++++ Data for processing
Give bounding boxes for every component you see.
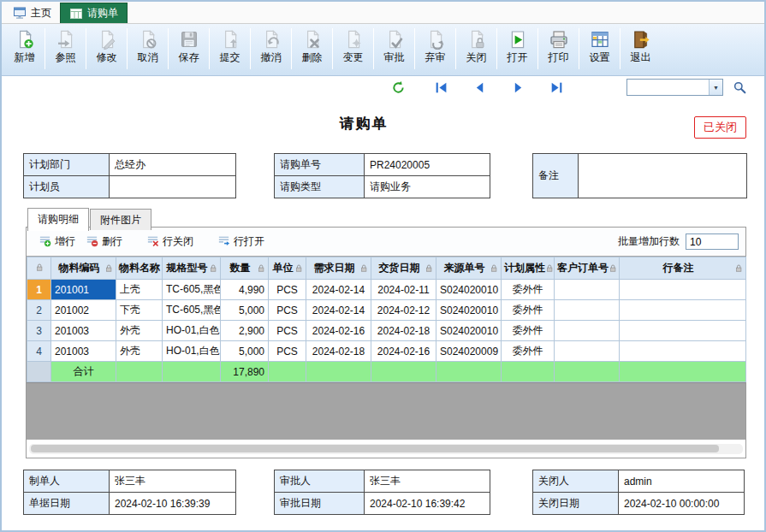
toolbar-button-modify[interactable]: 修改 xyxy=(86,27,127,71)
toolbar-button-new[interactable]: 新增 xyxy=(4,27,45,71)
cell-row-remark[interactable] xyxy=(620,280,746,300)
column-header-delivery-date[interactable]: 交货日期 xyxy=(371,257,436,280)
cell-material-code[interactable]: 201003 xyxy=(51,341,116,362)
cell-delivery-date[interactable]: 2024-02-12 xyxy=(371,300,436,321)
toolbar-button-open[interactable]: 打开 xyxy=(497,27,537,71)
cell-quantity[interactable]: 2,900 xyxy=(221,321,269,341)
refresh-button[interactable] xyxy=(389,79,407,96)
toolbar-button-settings[interactable]: 设置 xyxy=(579,27,620,71)
toolbar-button-undo[interactable]: 撤消 xyxy=(251,27,291,71)
toolbar-button-submit[interactable]: 提交 xyxy=(210,27,250,71)
row-selector[interactable]: 4 xyxy=(27,341,51,362)
toolbar-button-print[interactable]: 打印 xyxy=(538,27,579,71)
cell-plan-attr[interactable]: 委外件 xyxy=(502,280,555,300)
cell-material-code[interactable]: 201001 xyxy=(51,280,116,300)
cell-row-remark[interactable] xyxy=(620,341,746,362)
cell-source-no[interactable]: S024020009 xyxy=(436,341,502,362)
cell-material-name[interactable]: 外壳 xyxy=(116,341,163,362)
cell-plan-attr[interactable]: 委外件 xyxy=(502,341,555,362)
requisition-type-value[interactable]: 请购业务 xyxy=(365,176,490,198)
column-header-quantity[interactable]: 数量 xyxy=(221,257,269,280)
open-row-button[interactable]: 行打开 xyxy=(212,232,270,252)
column-header-row-remark[interactable]: 行备注 xyxy=(620,257,746,280)
row-selector[interactable]: 3 xyxy=(27,321,51,341)
next-record-button[interactable] xyxy=(508,79,527,96)
toolbar-button-cancel[interactable]: 取消 xyxy=(128,27,168,71)
chevron-down-icon[interactable]: ▼ xyxy=(709,80,722,95)
cell-spec-model[interactable]: HO-01,白色 xyxy=(163,341,221,362)
cell-demand-date[interactable]: 2024-02-14 xyxy=(306,280,371,300)
scrollbar-thumb[interactable] xyxy=(31,445,719,452)
cell-row-remark[interactable] xyxy=(620,321,746,341)
first-record-button[interactable] xyxy=(431,79,450,96)
column-header-demand-date[interactable]: 需求日期 xyxy=(306,257,371,280)
cell-quantity[interactable]: 4,990 xyxy=(221,280,269,300)
toolbar-button-approve[interactable]: 审批 xyxy=(374,27,414,71)
toolbar-button-save[interactable]: 保存 xyxy=(169,27,209,71)
cell-plan-attr[interactable]: 委外件 xyxy=(502,321,555,341)
remark-value[interactable] xyxy=(579,154,746,198)
approver-label: 审批人 xyxy=(275,470,364,492)
cell-demand-date[interactable]: 2024-02-16 xyxy=(306,321,371,341)
cell-delivery-date[interactable]: 2024-02-11 xyxy=(371,280,436,300)
cell-customer-order-no[interactable] xyxy=(555,341,620,362)
cell-unit[interactable]: PCS xyxy=(269,300,306,321)
column-header-material-code[interactable]: 物料编码 xyxy=(51,257,116,280)
toolbar-button-unapprove[interactable]: 弃审 xyxy=(415,27,455,71)
column-header-material-name[interactable]: 物料名称 xyxy=(116,257,163,280)
planner-value[interactable] xyxy=(110,176,235,198)
cell-material-code[interactable]: 201003 xyxy=(51,321,116,341)
column-header-unit[interactable]: 单位 xyxy=(269,257,306,280)
toolbar-button-reference[interactable]: 参照 xyxy=(45,27,86,71)
record-select-combobox[interactable]: ▼ xyxy=(626,79,723,96)
previous-record-button[interactable] xyxy=(470,79,489,96)
cell-plan-attr[interactable]: 委外件 xyxy=(502,300,555,321)
toolbar-button-close[interactable]: 关闭 xyxy=(456,27,496,71)
cell-delivery-date[interactable]: 2024-02-18 xyxy=(371,321,436,341)
cell-quantity[interactable]: 5,000 xyxy=(221,341,269,362)
cell-unit[interactable]: PCS xyxy=(269,341,306,362)
column-header-spec-model[interactable]: 规格型号 xyxy=(163,257,221,280)
row-selector-header[interactable] xyxy=(27,257,51,280)
column-header-customer-order-no[interactable]: 客户订单号 xyxy=(555,257,620,280)
plan-dept-value[interactable]: 总经办 xyxy=(110,154,235,175)
cell-demand-date[interactable]: 2024-02-18 xyxy=(306,341,371,362)
cell-source-no[interactable]: S024020010 xyxy=(436,300,502,321)
cell-spec-model[interactable]: TC-605,黑色 xyxy=(163,280,221,300)
cell-customer-order-no[interactable] xyxy=(555,300,620,321)
column-header-plan-attr[interactable]: 计划属性 xyxy=(502,257,555,280)
cell-delivery-date[interactable]: 2024-02-16 xyxy=(371,341,436,362)
tab-requisition-detail[interactable]: 请购明细 xyxy=(27,208,89,231)
row-selector[interactable]: 2 xyxy=(27,300,51,321)
tab-home[interactable]: 主页 xyxy=(4,3,60,23)
column-header-source-no[interactable]: 来源单号 xyxy=(436,257,502,280)
tab-purchase-requisition[interactable]: 请购单 xyxy=(60,3,128,23)
requisition-no-value[interactable]: PR24020005 xyxy=(365,154,490,175)
last-record-button[interactable] xyxy=(547,79,566,96)
add-row-button[interactable]: 增行 xyxy=(33,232,80,252)
close-row-button[interactable]: 行关闭 xyxy=(141,232,199,252)
cell-spec-model[interactable]: HO-01,白色 xyxy=(163,321,221,341)
row-selector[interactable]: 1 xyxy=(27,280,51,300)
cell-material-name[interactable]: 下壳 xyxy=(116,300,163,321)
delete-row-button[interactable]: 删行 xyxy=(80,232,128,252)
cell-material-name[interactable]: 上壳 xyxy=(116,280,163,300)
cell-demand-date[interactable]: 2024-02-14 xyxy=(306,300,371,321)
cell-row-remark[interactable] xyxy=(620,300,746,321)
toolbar-button-delete[interactable]: 删除 xyxy=(292,27,332,71)
cell-source-no[interactable]: S024020010 xyxy=(436,280,502,300)
cell-customer-order-no[interactable] xyxy=(555,321,620,341)
cell-unit[interactable]: PCS xyxy=(269,321,306,341)
tab-attachment-images[interactable]: 附件图片 xyxy=(90,209,151,230)
toolbar-button-change[interactable]: 变更 xyxy=(333,27,373,71)
cell-source-no[interactable]: S024020010 xyxy=(436,321,502,341)
cell-material-code[interactable]: 201002 xyxy=(51,300,116,321)
search-button[interactable] xyxy=(730,79,749,96)
cell-customer-order-no[interactable] xyxy=(555,280,620,300)
batch-add-input[interactable] xyxy=(686,233,739,250)
toolbar-button-exit[interactable]: 退出 xyxy=(621,27,661,71)
cell-quantity[interactable]: 5,000 xyxy=(221,300,269,321)
cell-unit[interactable]: PCS xyxy=(269,280,306,300)
cell-spec-model[interactable]: TC-605,黑色 xyxy=(163,300,221,321)
cell-material-name[interactable]: 外壳 xyxy=(116,321,163,341)
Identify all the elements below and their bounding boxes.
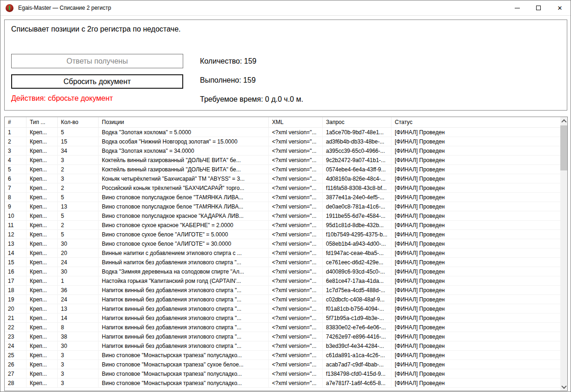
++++++++
_Directions_:
Pictures aside, restate all of the entries exactly.

_Solution to this problem_:
Give bounding boxes for every component you see.
toolbar-button-modify[interactable]: 修改 xyxy=(86,27,127,71)
toolbar-button-new[interactable]: 新增 xyxy=(4,27,45,71)
cell-row-remark[interactable] xyxy=(620,280,746,300)
column-header-delivery-date[interactable]: 交货日期 xyxy=(371,257,436,280)
cell-material-code[interactable]: 201003 xyxy=(51,341,116,362)
cell-delivery-date[interactable]: 2024-02-12 xyxy=(371,300,436,321)
toolbar-button-open[interactable]: 打开 xyxy=(497,27,537,71)
cell-quantity[interactable]: 2,900 xyxy=(221,321,269,341)
refresh-button[interactable] xyxy=(389,79,407,96)
toolbar-button-settings[interactable]: 设置 xyxy=(579,27,620,71)
toolbar-button-undo[interactable]: 撤消 xyxy=(251,27,291,71)
toolbar-button-submit[interactable]: 提交 xyxy=(210,27,250,71)
row-selector[interactable]: 4 xyxy=(27,341,51,362)
toolbar-button-print[interactable]: 打印 xyxy=(538,27,579,71)
cell-plan-attr[interactable]: 委外件 xyxy=(502,280,555,300)
cell-material-code[interactable]: 201001 xyxy=(51,280,116,300)
cell-row-remark[interactable] xyxy=(620,341,746,362)
cell-source-no[interactable]: S024020009 xyxy=(436,341,502,362)
cell-material-name[interactable]: 外壳 xyxy=(116,341,163,362)
cell-plan-attr[interactable]: 委外件 xyxy=(502,341,555,362)
requisition-type-value[interactable]: 请购业务 xyxy=(365,176,490,198)
column-header-quantity[interactable]: 数量 xyxy=(221,257,269,280)
open-row-button[interactable]: 行打开 xyxy=(212,232,270,252)
column-header-row-remark[interactable]: 行备注 xyxy=(620,257,746,280)
row-selector[interactable]: 3 xyxy=(27,321,51,341)
next-record-button[interactable] xyxy=(508,79,527,96)
toolbar-button-cancel[interactable]: 取消 xyxy=(128,27,168,71)
chevron-down-icon[interactable]: ▼ xyxy=(709,80,722,95)
cell-spec-model[interactable]: HO-01,白色 xyxy=(163,341,221,362)
cell-demand-date[interactable]: 2024-02-14 xyxy=(306,280,371,300)
scrollbar-thumb[interactable] xyxy=(31,445,719,452)
cell-row-remark[interactable] xyxy=(620,321,746,341)
first-record-button[interactable] xyxy=(431,79,450,96)
column-header-demand-date[interactable]: 需求日期 xyxy=(306,257,371,280)
cell-quantity[interactable]: 4,990 xyxy=(221,280,269,300)
toolbar-button-approve[interactable]: 审批 xyxy=(374,27,414,71)
toolbar-button-save[interactable]: 保存 xyxy=(169,27,209,71)
cell-plan-attr[interactable]: 委外件 xyxy=(502,321,555,341)
remark-value[interactable] xyxy=(579,154,746,198)
approver-label: 审批人 xyxy=(275,470,364,492)
cell-demand-date[interactable]: 2024-02-16 xyxy=(306,321,371,341)
cell-delivery-date[interactable]: 2024-02-11 xyxy=(371,280,436,300)
cell-customer-order-no[interactable] xyxy=(555,341,620,362)
cell-unit[interactable]: PCS xyxy=(269,300,306,321)
column-header-material-code[interactable]: 物料编码 xyxy=(51,257,116,280)
toolbar-button-unapprove[interactable]: 弃审 xyxy=(415,27,455,71)
column-header-material-name[interactable]: 物料名称 xyxy=(116,257,163,280)
planner-value[interactable] xyxy=(110,176,235,198)
cell-material-code[interactable]: 201003 xyxy=(51,321,116,341)
column-header-unit[interactable]: 单位 xyxy=(269,257,306,280)
toolbar-button-reference[interactable]: 参照 xyxy=(45,27,86,71)
record-select-combobox[interactable]: ▼ xyxy=(626,79,723,96)
previous-record-button[interactable] xyxy=(470,79,489,96)
cell-plan-attr[interactable]: 委外件 xyxy=(502,300,555,321)
toolbar-button-close[interactable]: 关闭 xyxy=(456,27,496,71)
cell-delivery-date[interactable]: 2024-02-18 xyxy=(371,321,436,341)
cell-quantity[interactable]: 5,000 xyxy=(221,341,269,362)
cell-unit[interactable]: PCS xyxy=(269,341,306,362)
column-header-spec-model[interactable]: 规格型号 xyxy=(163,257,221,280)
row-selector-header[interactable] xyxy=(27,257,51,280)
column-header-customer-order-no[interactable]: 客户订单号 xyxy=(555,257,620,280)
plan-dept-value[interactable]: 总经办 xyxy=(110,154,235,175)
cell-demand-date[interactable]: 2024-02-18 xyxy=(306,341,371,362)
cell-source-no[interactable]: S024020010 xyxy=(436,300,502,321)
cell-spec-model[interactable]: TC-605,黑色 xyxy=(163,280,221,300)
cell-customer-order-no[interactable] xyxy=(555,300,620,321)
column-header-plan-attr[interactable]: 计划属性 xyxy=(502,257,555,280)
cell-delivery-date[interactable]: 2024-02-16 xyxy=(371,341,436,362)
tab-requisition-detail[interactable]: 请购明细 xyxy=(27,208,89,231)
row-selector[interactable]: 2 xyxy=(27,300,51,321)
tab-home[interactable]: 主页 xyxy=(4,3,60,23)
column-header-source-no[interactable]: 来源单号 xyxy=(436,257,502,280)
tab-purchase-requisition[interactable]: 请购单 xyxy=(60,3,128,23)
requisition-no-value[interactable]: PR24020005 xyxy=(365,154,490,175)
last-record-button[interactable] xyxy=(547,79,566,96)
add-row-button[interactable]: 增行 xyxy=(33,232,80,252)
close-row-button[interactable]: 行关闭 xyxy=(141,232,199,252)
cell-spec-model[interactable]: HO-01,白色 xyxy=(163,321,221,341)
row-selector[interactable]: 1 xyxy=(27,280,51,300)
cell-material-name[interactable]: 下壳 xyxy=(116,300,163,321)
delete-row-button[interactable]: 删行 xyxy=(80,232,128,252)
cell-material-name[interactable]: 上壳 xyxy=(116,280,163,300)
cell-demand-date[interactable]: 2024-02-14 xyxy=(306,300,371,321)
cell-row-remark[interactable] xyxy=(620,300,746,321)
toolbar-button-delete[interactable]: 删除 xyxy=(292,27,332,71)
cell-source-no[interactable]: S024020010 xyxy=(436,280,502,300)
cell-customer-order-no[interactable] xyxy=(555,321,620,341)
cell-unit[interactable]: PCS xyxy=(269,321,306,341)
tab-attachment-images[interactable]: 附件图片 xyxy=(90,209,151,230)
toolbar-button-change[interactable]: 变更 xyxy=(333,27,373,71)
cell-source-no[interactable]: S024020010 xyxy=(436,321,502,341)
cell-material-code[interactable]: 201002 xyxy=(51,300,116,321)
search-button[interactable] xyxy=(730,79,749,96)
cell-customer-order-no[interactable] xyxy=(555,280,620,300)
batch-add-input[interactable] xyxy=(686,233,739,250)
toolbar-button-exit[interactable]: 退出 xyxy=(621,27,661,71)
cell-quantity[interactable]: 5,000 xyxy=(221,300,269,321)
cell-unit[interactable]: PCS xyxy=(269,280,306,300)
cell-spec-model[interactable]: TC-605,黑色 xyxy=(163,300,221,321)
cell-material-name[interactable]: 外壳 xyxy=(116,321,163,341)
Identify all the elements below and their bounding boxes.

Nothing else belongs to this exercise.